The sun barely rose behind the thick mist that draped the Velinar's Spine like a mourning veil. Trees loomed tall and skeletal, their branches clawing at the sky. The road they followed faded into overgrowth, barely more than a memory between the roots.
Elara walked at the front, Seris at her side, Kael close behind, ever-watchful. Lysar muttered a warding spell every few steps, his staff glowing faintly in the gloom.
"This place doesn't feel right," Elara said.
Seris nodded. "It's not. This is the Forest of Echoes."
"I've read of it," Lysar added. "A place twisted by the Starfall. Magic lingers in the air — warped, hungry. It pulls from the mind. From memory."
Kael tightened his grip on his sword. "So what, the trees whisper scary stories?"

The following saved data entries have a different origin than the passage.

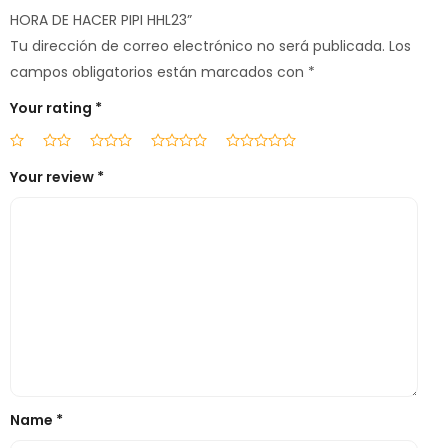
HORA DE HACER PIPI HHL23”
Tu dirección de correo electrónico no será publicada.
Los
campos obligatorios están marcados con
*
Your rating
*
Your review
*
Name
*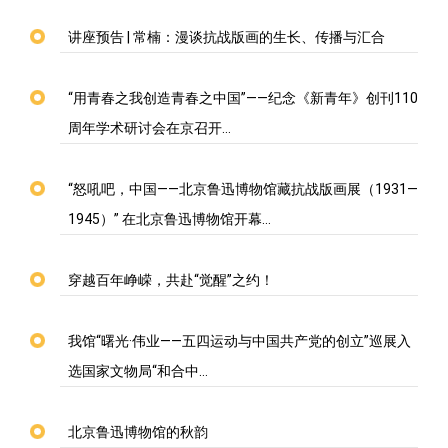
讲座预告 | 常楠：漫谈抗战版画的生长、传播与汇合
“用青春之我创造青春之中国”——纪念《新青年》创刊110
周年学术研讨会在京召开…
“怒吼吧，中国——北京鲁迅博物馆藏抗战版画展（1931—
1945）” 在北京鲁迅博物馆开幕…
穿越百年峥嵘，共赴“觉醒”之约！
我馆“曙光·伟业——五四运动与中国共产党的创立”巡展入
选国家文物局“和合中…
北京鲁迅博物馆的秋韵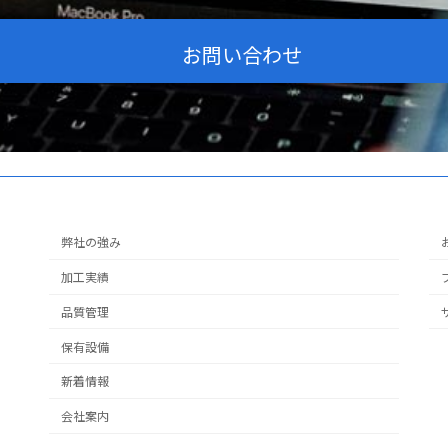
お問い合わせ
弊社の強み
加工実績
品質管理
保有設備
新着情報
会社案内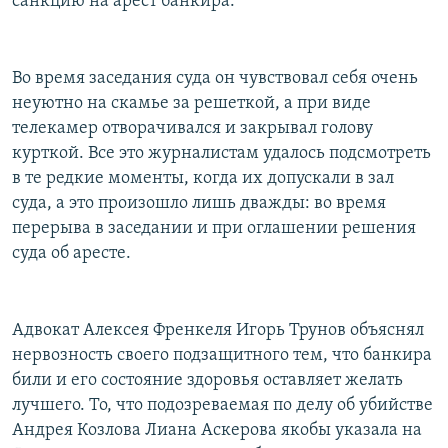
санкцию на арест банкира.
Во время заседания суда он чувствовал себя очень
неуютно на скамье за решеткой, а при виде
телекамер отворачивался и закрывал голову
курткой. Все это журналистам удалось подсмотреть
в те редкие моменты, когда их допускали в зал
суда, а это произошло лишь дважды: во время
перерыва в заседании и при оглашении решения
суда об аресте.
Адвокат Алексея Френкеля Игорь Трунов объяснял
нервозность своего подзащитного тем, что банкира
били и его состояние здоровья оставляет желать
лучшего. То, что подозреваемая по делу об убийстве
Андрея Козлова Лиана Аскерова якобы указала на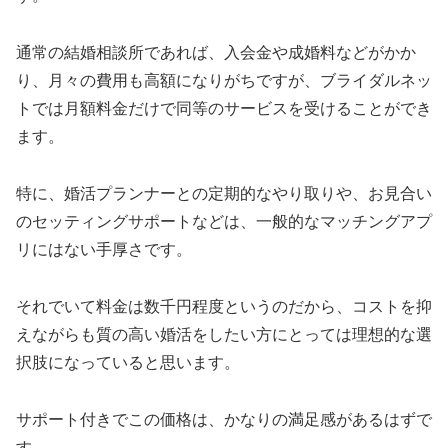
通常の結婚相談所であれば、入会金や成婚料などがかか
り、月々の費用も高額になりがちですが、ブライダルネッ
トでは月額料金だけで同等のサービスを受けることができ
ます。
特に、婚活プランナーとの定期的なやり取りや、お見合い
のセッティングサポートなどは、一般的なマッチングアプ
リにはない手厚さです。
それでいて料金は数千円程度というのだから、コストを抑
えながらも質の高い婚活をしたい方にとっては理想的な選
択肢になっていると思います。
サポート付きでこの価格は、かなりの満足感があるはずで
す。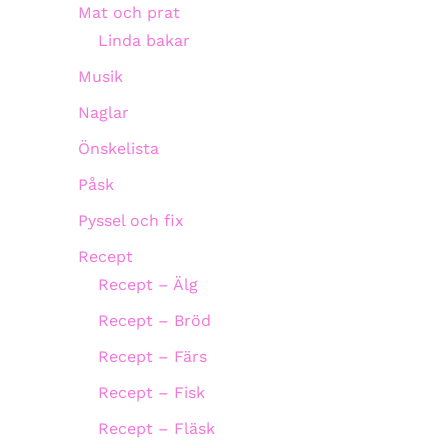
Mat och prat
Linda bakar
Musik
Naglar
Önskelista
Påsk
Pyssel och fix
Recept
Recept – Älg
Recept – Bröd
Recept – Färs
Recept – Fisk
Recept – Fläsk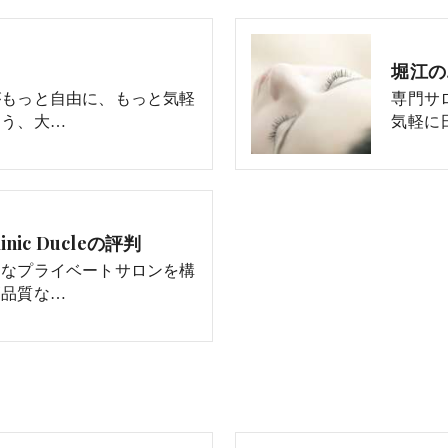
堀江のエ
がもっと自由に、もっと気軽
専門サ
よう、大…
気軽に
nic Ducleの評判
的なプライベートサロンを構
高品質な…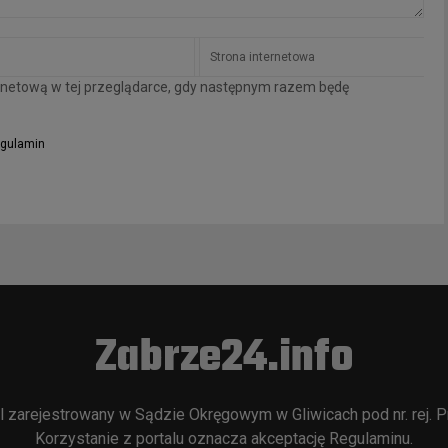
ternetową w tej przeglądarce, gdy następnym razem będę
gulamin
Zabrze24.info
l zarejestrowany w Sądzie Okręgowym w Gliwicach pod nr. rej. P
Korzystanie z portalu oznacza akceptację
Regulaminu
.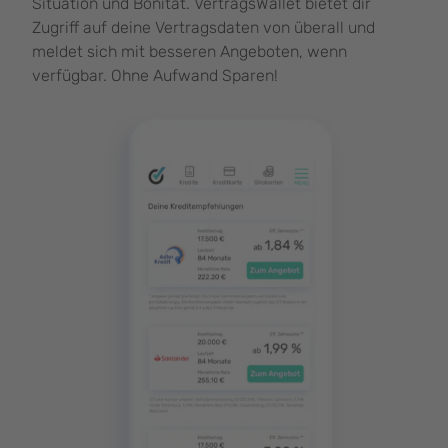
Situation und Bonität. VertragsWallet bietet dir
Zugriff auf deine Vertragsdaten von überall und
meldet sich mit besseren Angeboten, wenn
verfügbar. Ohne Aufwand Sparen!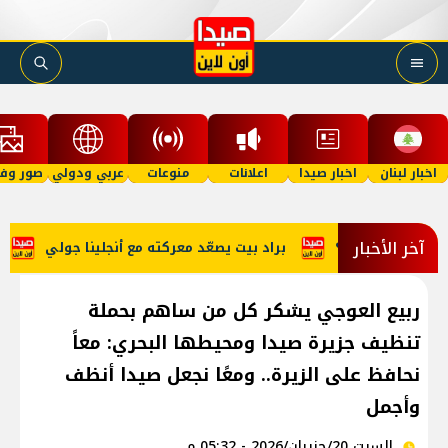
اخبار لبنان
اخبار صيدا
اعلانات
منوعات
عربي ودولي
صور وفي
آخر الأخبار
بيت يصعّد معركته مع أنجلينا جولي
عون: تقدّم إيجابي في روما و
ربيع العوجي يشكر كل من ساهم بحملة
تنظيف جزيرة صيدا ومحيطها البحري: معاً
نحافظ على الزيرة.. ومعًا نجعل صيدا أنظف
وأجمل
السبت 20/حزيران/2026 - 05:32 م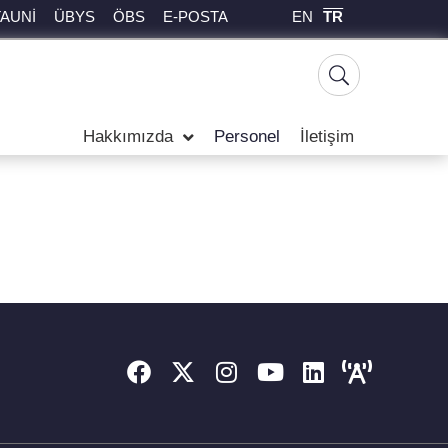
EN
TR
TAUNİ
ÜBYS
ÖBS
E-POSTA
Hakkımızda
Personel
İletişim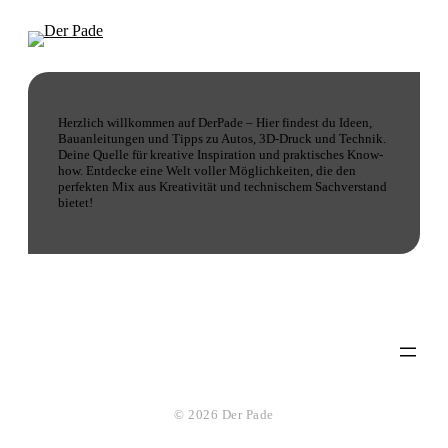
Herzlich willkommen auf DerPade – Hier findest du Ideen,
Bauanleitungen und Tipps zu Autos, 3D-Druck und Technik.
Deine Quelle für kreative Inspiration und praktisches Know-
how. Entdecke eine Welt voller Möglichkeiten, die den
perfekten Mix aus Kreativität und technischem Sachverstand
bietet!
© 2026 Der Pade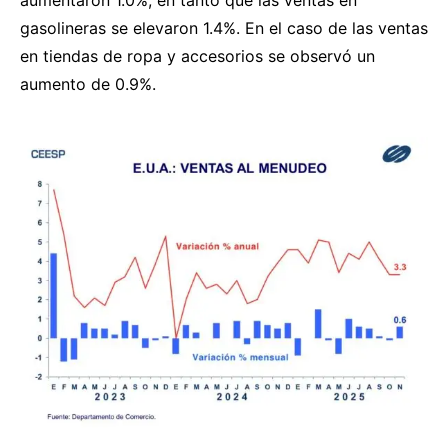
aumentaron 1.0%, en tanto que las ventas en
gasolineras se elevaron 1.4%. En el caso de las ventas
en tiendas de ropa y accesorios se observó un
aumento de 0.9%.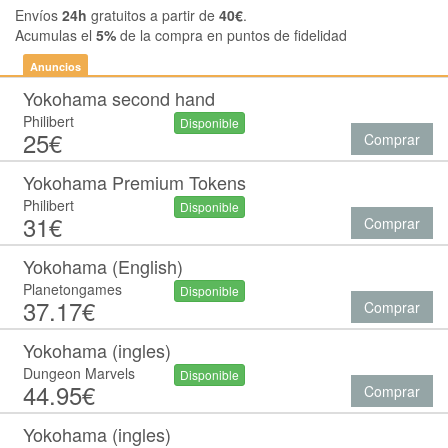
Envíos
24h
gratuitos a partir de
40€
.
Acumulas el
5%
de la compra en puntos de fidelidad
Anuncios
Yokohama second hand
Philibert
Disponible
25€
Comprar
Yokohama Premium Tokens
Philibert
Disponible
31€
Comprar
Yokohama (English)
Planetongames
Disponible
37.17€
Comprar
Yokohama (ingles)
Dungeon Marvels
Disponible
44.95€
Comprar
Yokohama (ingles)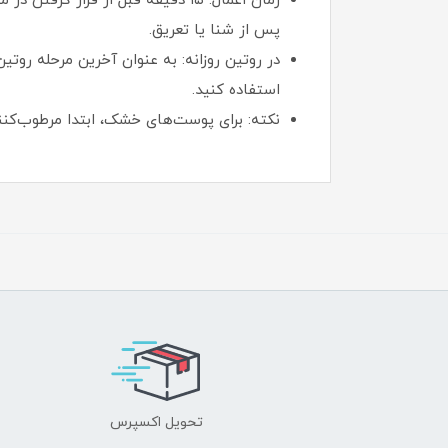
پس از شنا یا تعریق.
در روتین روزانه: به عنوان آخرین مرحله رو
استفاده کنید.
نکته: برای پوست‌های خشک، ابتدا مرطوب‌کننده
تحویل اکسپرس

"No," Lysar said grimly. "They whisper yours."
As if summoned, the forest stirred.
A cold wind swept through, carrying faint voices — familiar ones.
"Elara…"
She froze. That voice — it couldn't be.
"Elara, you left me…"
Her breath hitched. "Aunt Neris?"
The mist thickened. Shapes formed ahead — half-shadow, half-light. Elara saw the form of her aunt, twisted in agony, eyes hollow. "You let them burn me," the figure rasped. "You ran. You let them take everything."
Elara stepped forward, shaking. "That's not true. I didn't know. I—I couldn't—"
Kael grabbed her wrist. "It's not real, Elara!"
But the voices multiplied.
Kael heard his brother's scream — the moment he died. Seris saw a child in the fog, crying her name. Lysar stumbled, murmuring something about a broken oath.
The forest fed on regret. On grief.
"Fight it," Seris hissed, gripping Elara's shoulders. "This isn't your truth."
Elara shut her eyes.
Flame does not fear shadow, her mother's voice whispered.
She clenched her fists. "No more lies."
Light flared from her palms — bright, raw, real. The illusions shrieked and disintegrated in golden fire. The forest recoiled.
Kael fell to one knee, breathing hard. "Well… that was fun."
Seris looked at Elara with a strange awe. "You burned through an Echo. Only flame-blooded seers can do that."
Elara swayed but smiled. "Guess I'm not as helpless as I thought."
Lysar regained his footing. "We must hurry. The gate draws near — I can feel it. And if the Hollow Star knows we've survived the forest, they'll be waiting."
They pressed on, the shadows finally retreating behind them.
But far above, hidden in the boughs of a dead tree, two silver eyes watched.
And somewhere, deep within the Ruined Star, something shifted — awakened by her fire.